# THE PROBLEM
Stop after the line containing "cannot leave without Ba’ba.": print each line exactly from the first line of the listing up to that point.

————

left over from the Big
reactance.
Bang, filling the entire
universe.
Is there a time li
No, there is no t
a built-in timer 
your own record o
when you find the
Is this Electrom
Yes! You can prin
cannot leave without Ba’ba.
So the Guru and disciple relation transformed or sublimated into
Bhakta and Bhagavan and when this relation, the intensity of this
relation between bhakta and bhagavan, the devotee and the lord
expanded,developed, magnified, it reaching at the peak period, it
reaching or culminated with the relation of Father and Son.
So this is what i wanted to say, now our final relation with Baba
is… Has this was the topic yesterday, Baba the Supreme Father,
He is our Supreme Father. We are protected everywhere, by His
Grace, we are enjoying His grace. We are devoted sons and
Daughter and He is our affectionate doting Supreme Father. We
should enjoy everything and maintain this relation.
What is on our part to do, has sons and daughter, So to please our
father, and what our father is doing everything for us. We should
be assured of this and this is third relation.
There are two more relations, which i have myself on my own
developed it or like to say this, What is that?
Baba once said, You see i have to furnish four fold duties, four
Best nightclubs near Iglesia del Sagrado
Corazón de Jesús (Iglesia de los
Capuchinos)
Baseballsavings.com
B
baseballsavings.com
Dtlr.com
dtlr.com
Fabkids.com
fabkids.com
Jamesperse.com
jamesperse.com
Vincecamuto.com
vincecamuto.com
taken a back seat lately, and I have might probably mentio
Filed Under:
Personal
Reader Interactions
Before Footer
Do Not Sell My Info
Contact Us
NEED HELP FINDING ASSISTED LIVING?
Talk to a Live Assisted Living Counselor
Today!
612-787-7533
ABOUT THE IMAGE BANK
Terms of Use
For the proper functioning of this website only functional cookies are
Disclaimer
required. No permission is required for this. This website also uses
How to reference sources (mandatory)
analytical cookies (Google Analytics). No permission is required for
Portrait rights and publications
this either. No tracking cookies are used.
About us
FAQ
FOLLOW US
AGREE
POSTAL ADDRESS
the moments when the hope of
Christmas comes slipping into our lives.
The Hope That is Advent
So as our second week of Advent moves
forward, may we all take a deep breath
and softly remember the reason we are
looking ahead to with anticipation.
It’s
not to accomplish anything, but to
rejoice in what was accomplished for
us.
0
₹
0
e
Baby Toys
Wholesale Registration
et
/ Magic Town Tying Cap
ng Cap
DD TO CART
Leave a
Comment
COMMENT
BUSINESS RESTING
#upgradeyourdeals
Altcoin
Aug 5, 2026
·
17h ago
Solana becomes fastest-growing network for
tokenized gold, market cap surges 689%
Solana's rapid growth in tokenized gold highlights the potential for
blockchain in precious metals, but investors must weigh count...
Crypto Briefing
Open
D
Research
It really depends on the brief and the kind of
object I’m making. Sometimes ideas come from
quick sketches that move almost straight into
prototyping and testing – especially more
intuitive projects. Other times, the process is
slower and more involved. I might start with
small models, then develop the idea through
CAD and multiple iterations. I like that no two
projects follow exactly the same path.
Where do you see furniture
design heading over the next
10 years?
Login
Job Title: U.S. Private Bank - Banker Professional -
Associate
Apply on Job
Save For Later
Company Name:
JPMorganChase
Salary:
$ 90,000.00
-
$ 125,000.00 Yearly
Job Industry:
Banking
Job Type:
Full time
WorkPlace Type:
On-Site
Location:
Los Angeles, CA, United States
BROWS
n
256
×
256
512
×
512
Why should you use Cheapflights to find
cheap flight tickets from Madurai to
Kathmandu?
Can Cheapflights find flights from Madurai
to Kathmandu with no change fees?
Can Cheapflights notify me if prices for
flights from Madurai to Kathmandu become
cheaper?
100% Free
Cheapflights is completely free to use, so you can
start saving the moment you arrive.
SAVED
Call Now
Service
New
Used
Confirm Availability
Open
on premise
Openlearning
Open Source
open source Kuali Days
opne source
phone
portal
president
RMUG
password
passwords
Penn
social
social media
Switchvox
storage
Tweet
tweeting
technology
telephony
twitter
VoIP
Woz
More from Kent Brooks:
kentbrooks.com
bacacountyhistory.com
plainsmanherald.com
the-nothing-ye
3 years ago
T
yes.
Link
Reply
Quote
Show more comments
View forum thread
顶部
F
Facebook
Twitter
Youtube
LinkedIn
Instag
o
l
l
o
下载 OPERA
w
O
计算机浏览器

————

# WRITTEN ANSWER
left over from the Big
reactance.
Bang, filling the entire
universe.
Is there a time li
No, there is no t
a built-in timer 
your own record o
when you find the
Is this Electrom
Yes! You can prin
cannot leave without Ba’ba.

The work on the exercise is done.